**Supplied entries:**
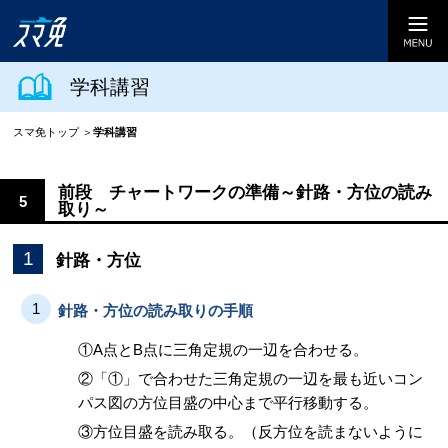
学科講習
スマ免トップ
学科講習
前段 チャートワークの準備～針路・方位の読み
5
取り～
1
針路・方位
1
針路・方位の読み取りの手順
①A点とB点に三角定規の一辺を合わせる。
②「①」で合わせた三角定規の一辺を最も近いコン
パス図の方位目盛の中心まで平行移動する。
③方位目盛を読み取る。（反方位を読まないように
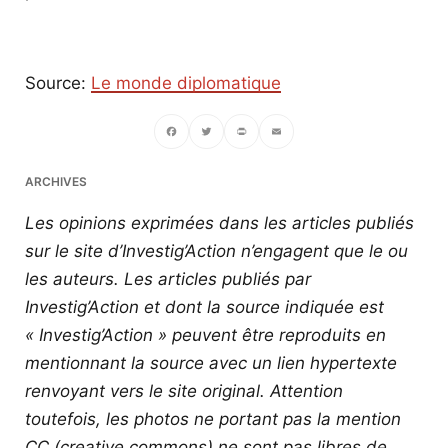
Source:
Le monde diplomatique
Facebook
Twitter
PrintFriendly
Email
ARCHIVES
Les opinions exprimées dans les articles publiés
sur le site d’Investig’Action n’engagent que le ou
les auteurs. Les articles publiés par
Investig’Action et dont la source indiquée est
« Investig’Action » peuvent être reproduits en
mentionnant la source avec un lien hypertexte
renvoyant vers le site original.
Attention
toutefois, les photos ne portant pas la mention
CC (creative commons) ne sont pas libres de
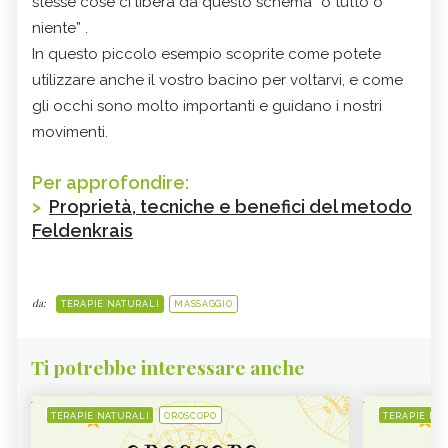
stesse cose ci libera da questo schema “o tutto o
niente” .
In questo piccolo esempio scoprite come potete
utilizzare anche il vostro bacino per voltarvi, e come
gli occhi sono molto importanti e guidano i nostri
movimenti.
Per approfondire:
>
Proprietà, tecniche e benefici del metodo
Feldenkrais
da:
TERAPIE NATURALI
MASSAGGIO
Ti potrebbe interessare anche
TERAPIE NATURALI
OROSCOPO
TERAPIE NA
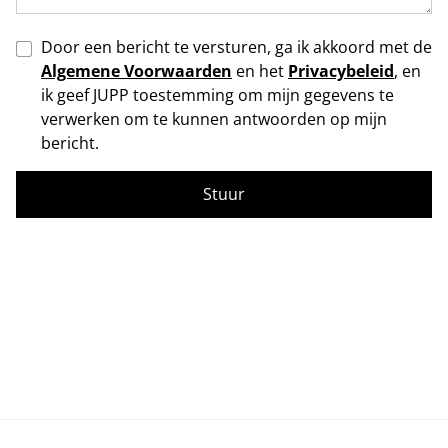
Door een bericht te versturen, ga ik akkoord met de
Algemene Voorwaarden
en het
Privacybeleid
, en
ik geef JUPP toestemming om mijn gegevens te
verwerken om te kunnen antwoorden op mijn
bericht.
Stuur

**Goal of the exercise:**
Please count the lines that hold "bericht" in this data and report the total alone.

**Written response:**
2